*SOURCE RECORDS*

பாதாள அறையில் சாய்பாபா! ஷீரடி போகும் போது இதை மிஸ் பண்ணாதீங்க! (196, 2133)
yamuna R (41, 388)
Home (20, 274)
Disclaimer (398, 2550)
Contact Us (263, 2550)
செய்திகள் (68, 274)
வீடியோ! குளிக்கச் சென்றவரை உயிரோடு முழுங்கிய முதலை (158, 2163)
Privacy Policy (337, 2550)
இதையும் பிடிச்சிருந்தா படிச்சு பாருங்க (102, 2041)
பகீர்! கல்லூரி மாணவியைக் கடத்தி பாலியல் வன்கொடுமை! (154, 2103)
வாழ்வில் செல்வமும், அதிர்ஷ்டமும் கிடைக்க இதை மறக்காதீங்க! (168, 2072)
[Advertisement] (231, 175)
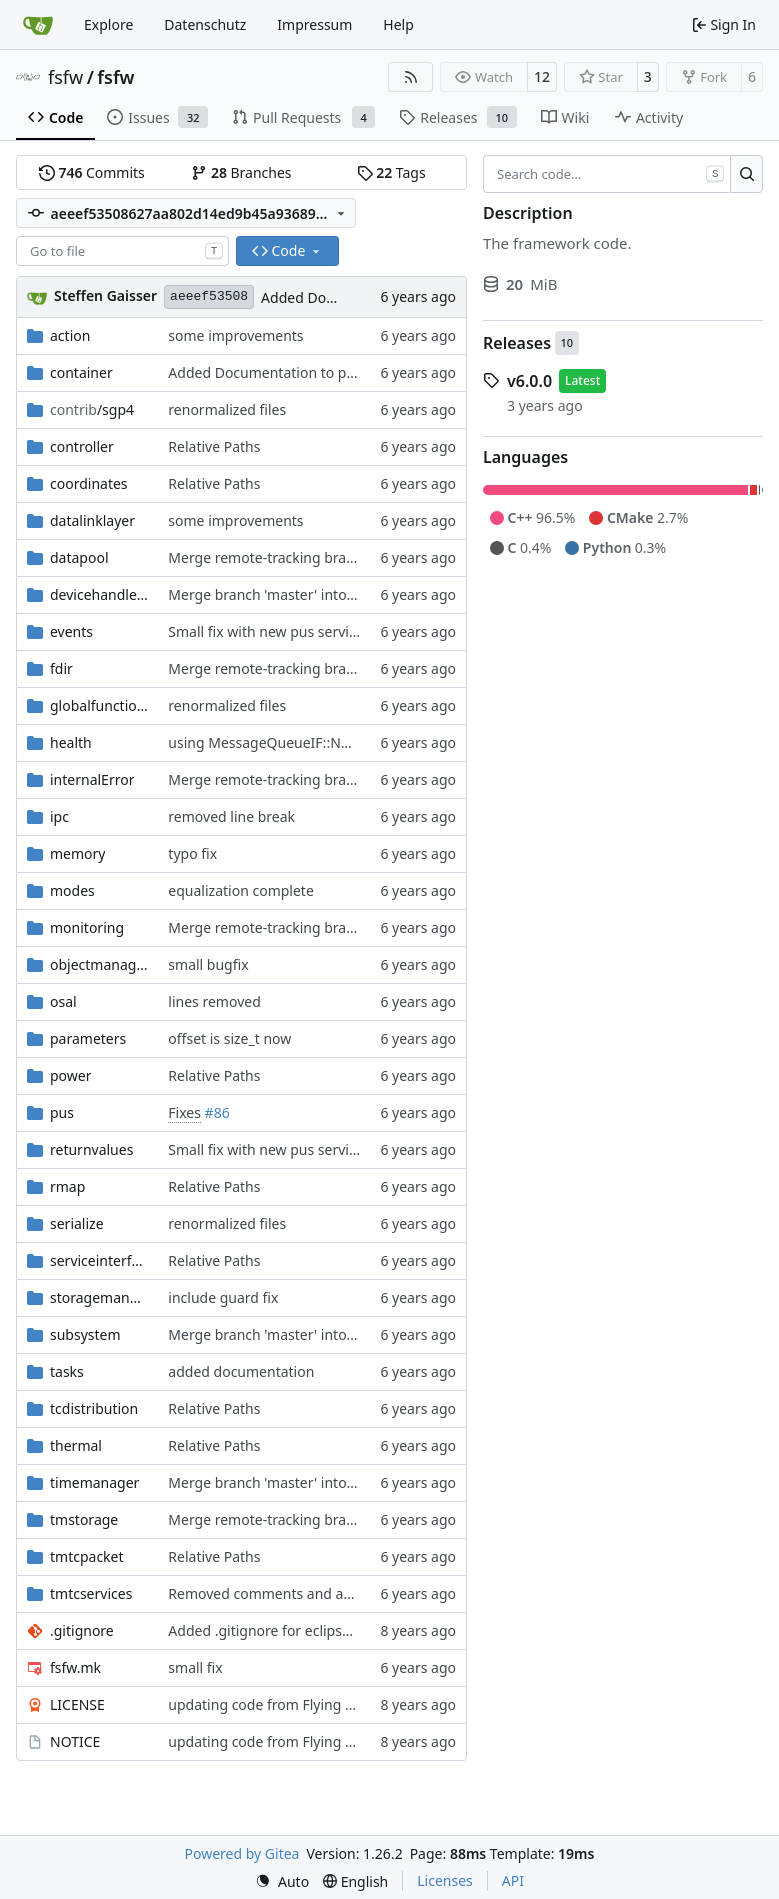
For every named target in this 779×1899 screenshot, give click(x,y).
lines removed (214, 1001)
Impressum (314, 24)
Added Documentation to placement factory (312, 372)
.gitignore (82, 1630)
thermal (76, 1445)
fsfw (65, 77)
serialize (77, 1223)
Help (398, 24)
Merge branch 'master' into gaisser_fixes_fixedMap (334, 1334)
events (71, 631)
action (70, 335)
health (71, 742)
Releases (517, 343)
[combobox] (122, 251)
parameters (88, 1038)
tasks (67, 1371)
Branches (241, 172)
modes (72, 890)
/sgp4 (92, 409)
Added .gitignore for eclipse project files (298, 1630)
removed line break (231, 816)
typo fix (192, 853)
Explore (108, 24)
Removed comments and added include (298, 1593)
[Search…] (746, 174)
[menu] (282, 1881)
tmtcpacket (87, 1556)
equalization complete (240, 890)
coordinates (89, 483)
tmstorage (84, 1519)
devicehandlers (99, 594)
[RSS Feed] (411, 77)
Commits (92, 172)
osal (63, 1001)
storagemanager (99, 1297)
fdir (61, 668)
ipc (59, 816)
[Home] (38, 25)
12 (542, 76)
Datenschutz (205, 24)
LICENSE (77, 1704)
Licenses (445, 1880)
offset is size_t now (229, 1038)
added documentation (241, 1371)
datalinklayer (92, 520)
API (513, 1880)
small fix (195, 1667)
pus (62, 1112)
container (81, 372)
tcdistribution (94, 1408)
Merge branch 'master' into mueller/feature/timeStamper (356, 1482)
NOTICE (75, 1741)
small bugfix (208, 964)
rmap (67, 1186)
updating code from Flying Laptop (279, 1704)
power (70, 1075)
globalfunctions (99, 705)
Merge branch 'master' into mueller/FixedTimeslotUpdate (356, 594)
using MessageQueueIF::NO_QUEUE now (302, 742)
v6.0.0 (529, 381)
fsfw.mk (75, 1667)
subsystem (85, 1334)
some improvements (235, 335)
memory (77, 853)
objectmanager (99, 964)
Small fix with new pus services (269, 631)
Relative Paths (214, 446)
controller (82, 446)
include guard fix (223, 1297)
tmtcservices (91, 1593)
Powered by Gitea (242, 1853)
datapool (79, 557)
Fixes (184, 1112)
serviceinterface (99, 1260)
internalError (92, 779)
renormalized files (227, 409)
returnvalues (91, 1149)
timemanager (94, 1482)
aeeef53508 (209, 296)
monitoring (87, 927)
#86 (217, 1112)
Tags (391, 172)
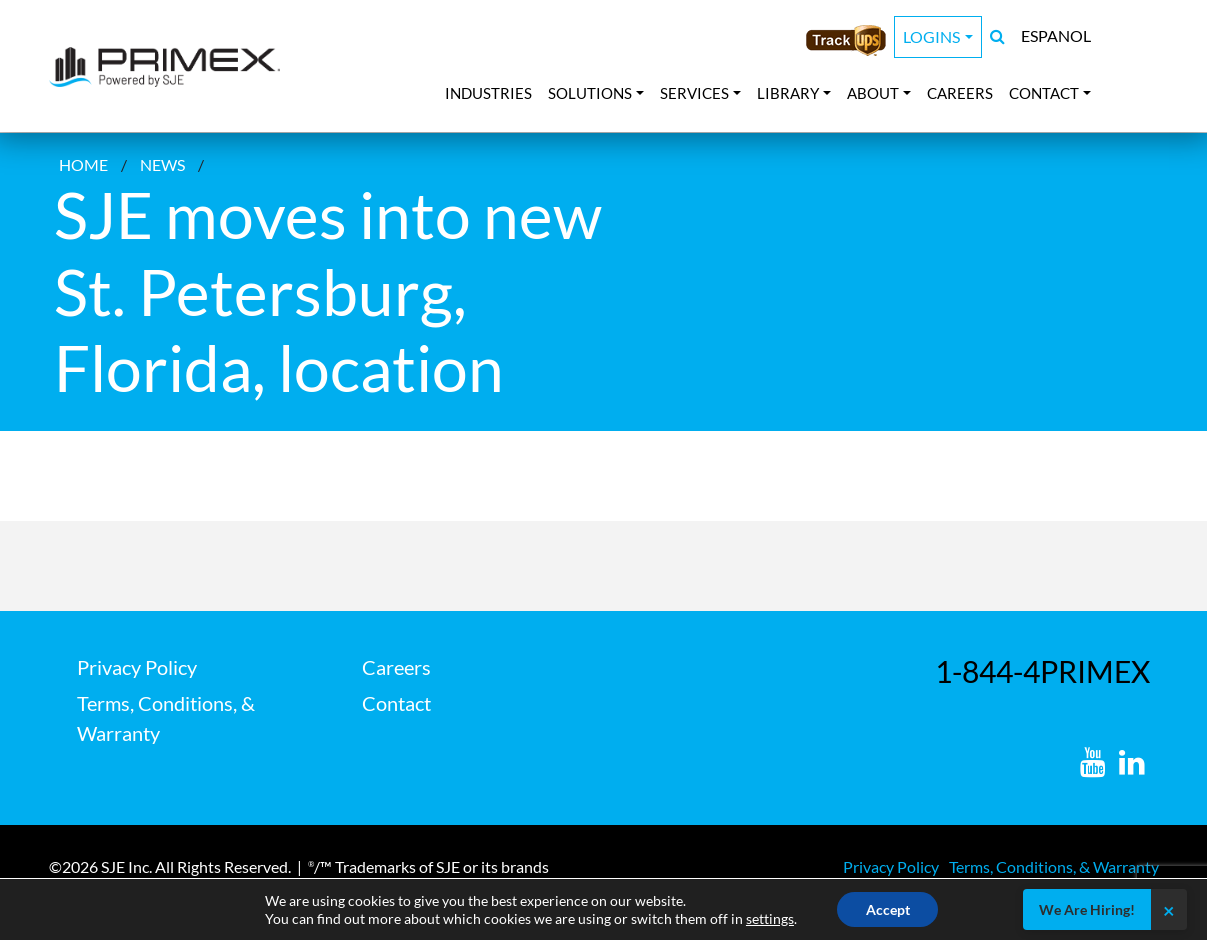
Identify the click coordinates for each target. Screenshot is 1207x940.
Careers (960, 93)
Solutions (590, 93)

---

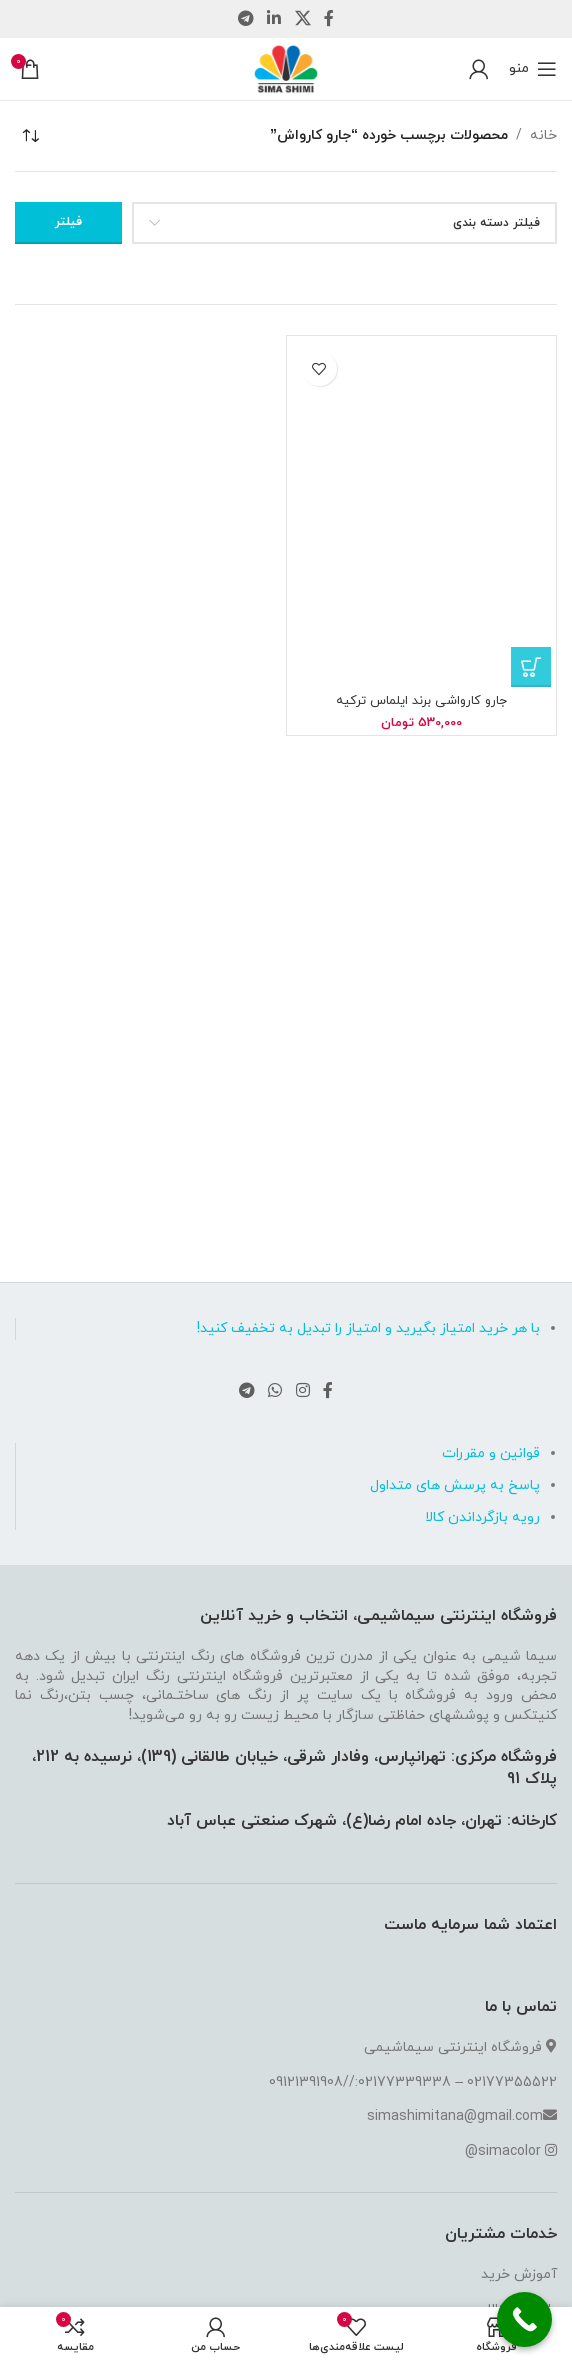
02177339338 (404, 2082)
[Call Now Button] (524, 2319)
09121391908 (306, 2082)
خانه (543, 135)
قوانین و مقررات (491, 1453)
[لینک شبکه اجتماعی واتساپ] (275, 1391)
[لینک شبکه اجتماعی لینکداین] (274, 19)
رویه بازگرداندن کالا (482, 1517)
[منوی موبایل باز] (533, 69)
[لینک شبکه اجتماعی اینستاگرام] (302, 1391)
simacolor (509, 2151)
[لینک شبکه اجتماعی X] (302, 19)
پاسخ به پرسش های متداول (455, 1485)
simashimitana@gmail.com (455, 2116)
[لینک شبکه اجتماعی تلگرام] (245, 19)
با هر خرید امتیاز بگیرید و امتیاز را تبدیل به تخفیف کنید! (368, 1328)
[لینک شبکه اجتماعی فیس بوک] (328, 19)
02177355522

--

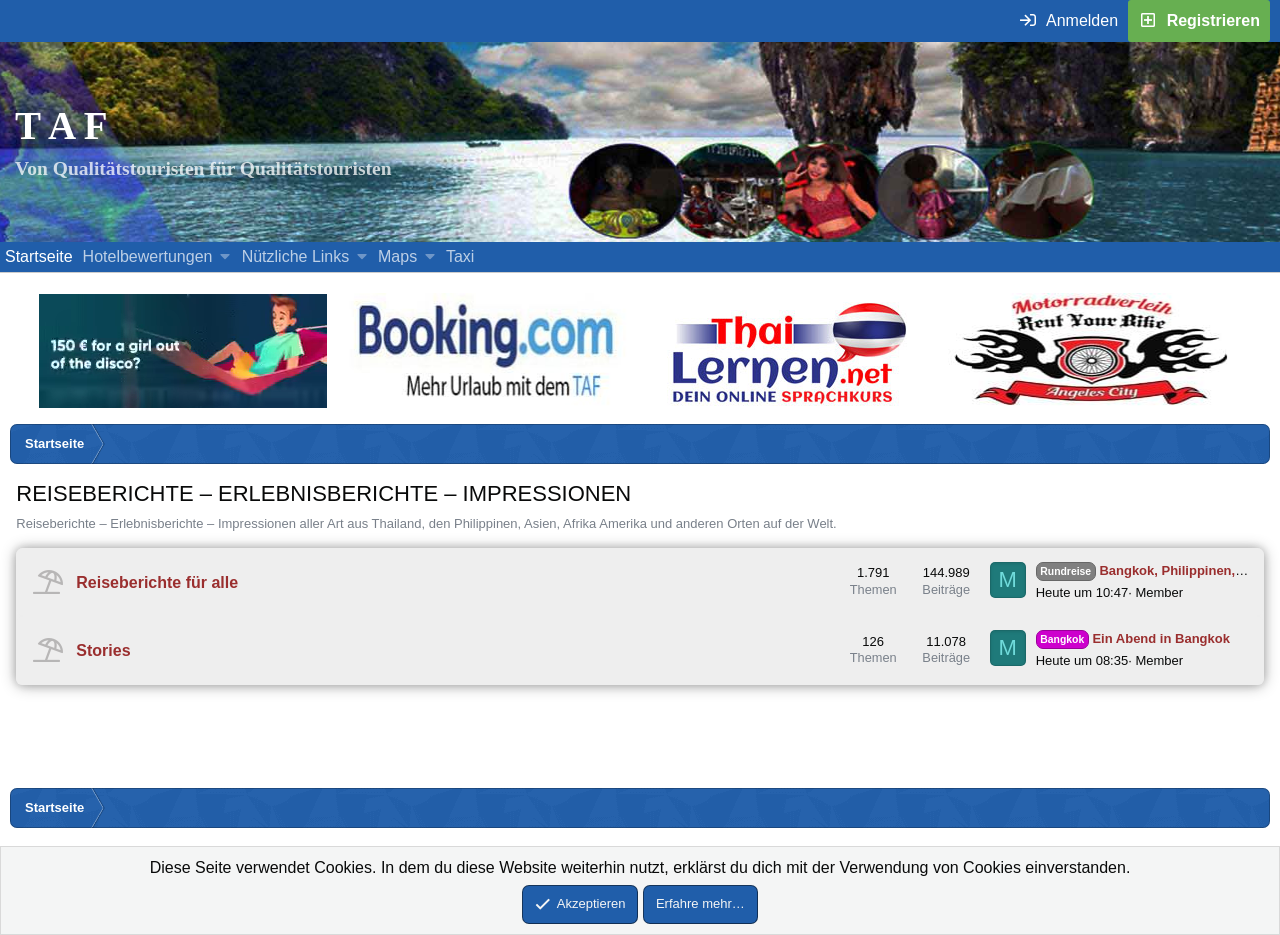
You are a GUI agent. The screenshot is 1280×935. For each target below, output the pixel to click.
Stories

*WORK INSTRUCTIONS*
In the records above, the line with "Merge branch 'master' into mueller/FixedTimeslotUpdate" marks the start and the line with "internalError (92, 779)" marks the end; copy that stretch exactly, both lines included, and nothing else.

*WRITTEN ANSWER*
Merge branch 'master' into mueller/FixedTimeslotUpdate (356, 594)
using MessageQueueIF::NO_QUEUE now (302, 742)
v6.0.0 (529, 381)
fsfw.mk (75, 1667)
subsystem (85, 1334)
some improvements (235, 335)
memory (77, 853)
objectmanager (99, 964)
Small fix with new pus services (269, 631)
Relative Paths (214, 446)
controller (82, 446)
include guard fix (223, 1297)
tmtcservices (91, 1593)
Powered by Gitea (242, 1853)
datapool (79, 557)
Fixes (184, 1112)
serviceinterface (99, 1260)
internalError (92, 779)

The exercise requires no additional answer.